**Exercise prompt**
Provide the number of lines below containing the word "mereka", without any other words.

**Given records**
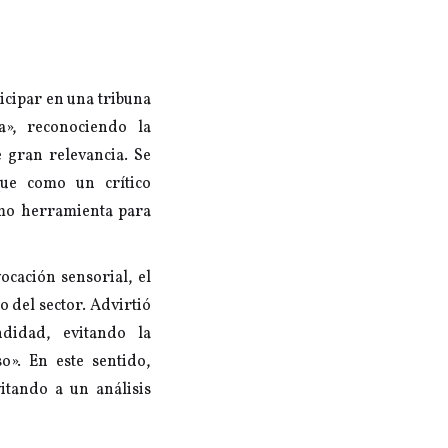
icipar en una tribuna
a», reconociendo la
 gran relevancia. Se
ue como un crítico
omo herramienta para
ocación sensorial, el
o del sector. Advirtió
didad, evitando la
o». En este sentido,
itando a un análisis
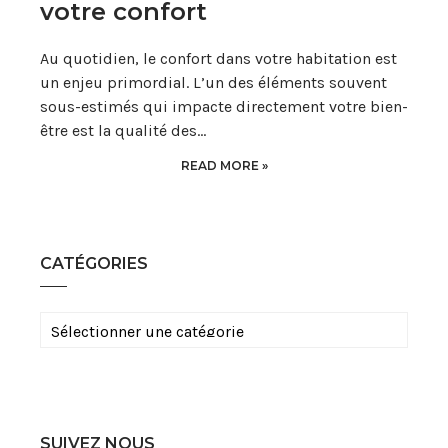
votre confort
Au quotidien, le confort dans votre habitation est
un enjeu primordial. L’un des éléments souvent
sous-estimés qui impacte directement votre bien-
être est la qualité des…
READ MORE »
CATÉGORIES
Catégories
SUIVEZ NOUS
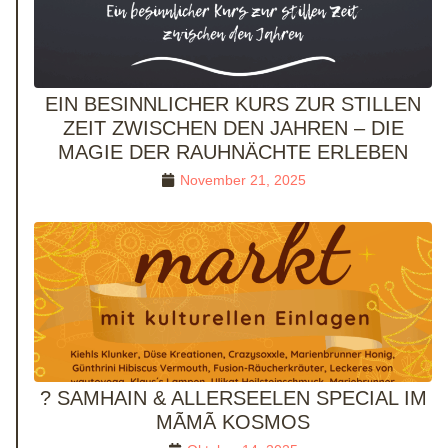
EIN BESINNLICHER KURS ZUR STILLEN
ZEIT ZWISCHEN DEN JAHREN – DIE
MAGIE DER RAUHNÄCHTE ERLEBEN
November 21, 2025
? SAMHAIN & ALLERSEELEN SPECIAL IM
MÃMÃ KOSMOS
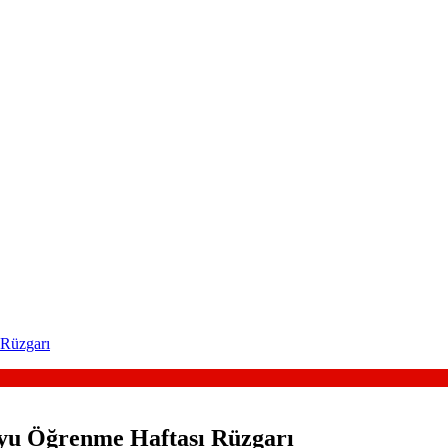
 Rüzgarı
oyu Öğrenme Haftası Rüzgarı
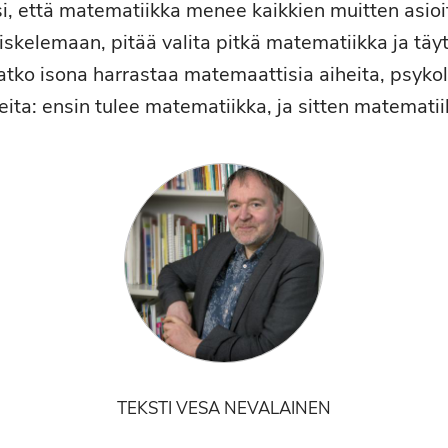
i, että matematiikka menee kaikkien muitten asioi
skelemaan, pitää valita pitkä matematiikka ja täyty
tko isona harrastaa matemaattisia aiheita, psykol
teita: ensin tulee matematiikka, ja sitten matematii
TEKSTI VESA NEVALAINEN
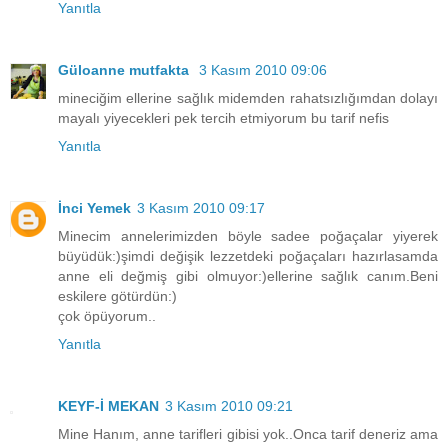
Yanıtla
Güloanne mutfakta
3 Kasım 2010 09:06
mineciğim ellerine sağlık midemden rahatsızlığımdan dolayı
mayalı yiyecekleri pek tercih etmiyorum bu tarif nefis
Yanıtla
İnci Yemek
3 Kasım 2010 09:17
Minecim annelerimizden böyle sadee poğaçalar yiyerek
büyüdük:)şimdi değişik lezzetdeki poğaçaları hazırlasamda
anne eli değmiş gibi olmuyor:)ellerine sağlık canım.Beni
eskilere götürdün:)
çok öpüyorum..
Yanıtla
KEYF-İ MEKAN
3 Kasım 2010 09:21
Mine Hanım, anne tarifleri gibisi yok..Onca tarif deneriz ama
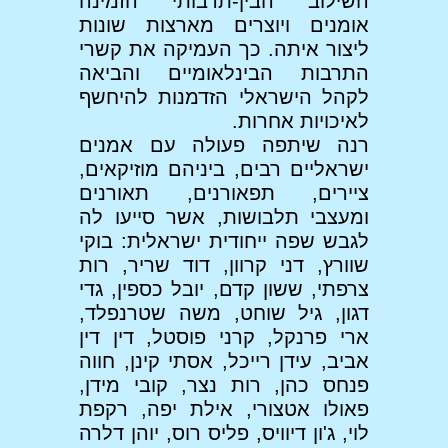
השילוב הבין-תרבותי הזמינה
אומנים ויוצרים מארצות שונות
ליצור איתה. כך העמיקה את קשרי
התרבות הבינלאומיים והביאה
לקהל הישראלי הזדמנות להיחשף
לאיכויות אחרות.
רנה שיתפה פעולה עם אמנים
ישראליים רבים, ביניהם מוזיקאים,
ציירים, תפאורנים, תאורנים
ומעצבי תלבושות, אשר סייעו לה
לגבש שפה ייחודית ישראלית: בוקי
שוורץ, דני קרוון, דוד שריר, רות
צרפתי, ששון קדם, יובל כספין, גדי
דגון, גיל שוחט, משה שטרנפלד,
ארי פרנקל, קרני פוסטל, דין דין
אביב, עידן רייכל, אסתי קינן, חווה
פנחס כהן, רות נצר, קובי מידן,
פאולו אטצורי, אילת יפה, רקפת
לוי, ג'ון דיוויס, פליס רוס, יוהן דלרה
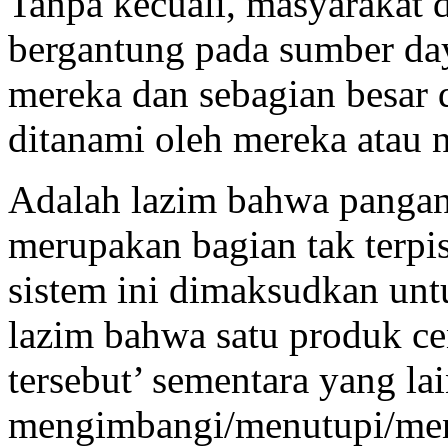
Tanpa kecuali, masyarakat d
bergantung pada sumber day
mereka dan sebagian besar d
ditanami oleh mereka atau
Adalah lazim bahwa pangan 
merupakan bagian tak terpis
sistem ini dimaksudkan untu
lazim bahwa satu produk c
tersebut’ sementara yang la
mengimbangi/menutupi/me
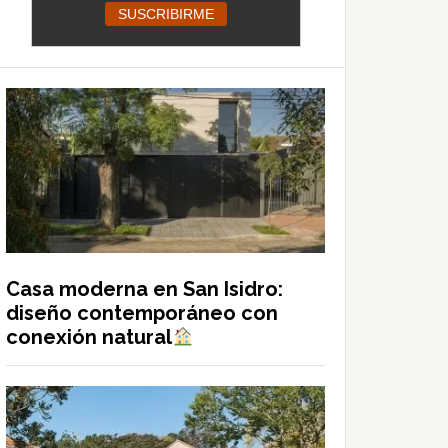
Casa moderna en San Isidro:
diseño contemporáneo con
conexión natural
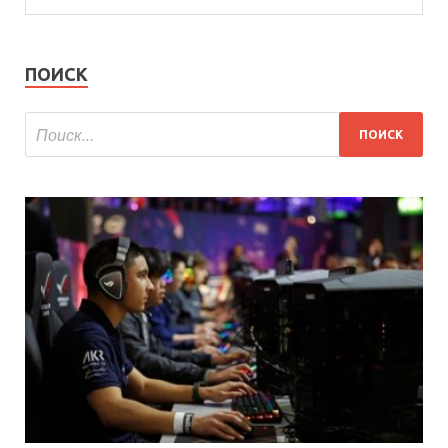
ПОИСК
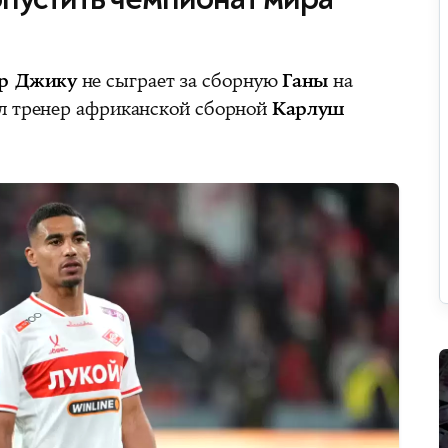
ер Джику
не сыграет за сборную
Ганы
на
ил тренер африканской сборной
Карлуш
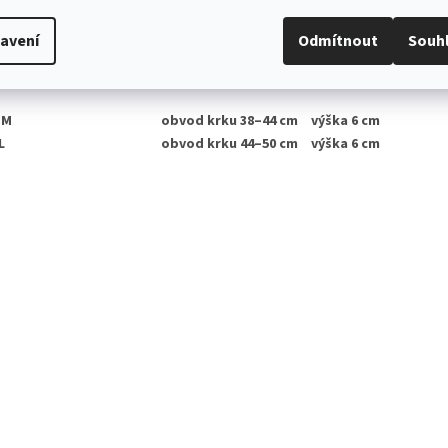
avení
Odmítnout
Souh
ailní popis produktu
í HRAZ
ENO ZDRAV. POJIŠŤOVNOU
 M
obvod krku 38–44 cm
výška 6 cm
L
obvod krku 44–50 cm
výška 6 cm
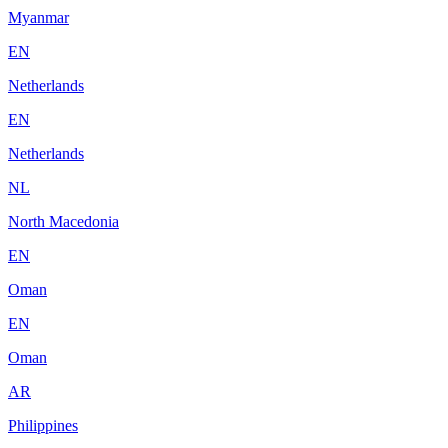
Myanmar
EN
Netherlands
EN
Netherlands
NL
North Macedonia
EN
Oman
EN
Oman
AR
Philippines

**The completed task**
2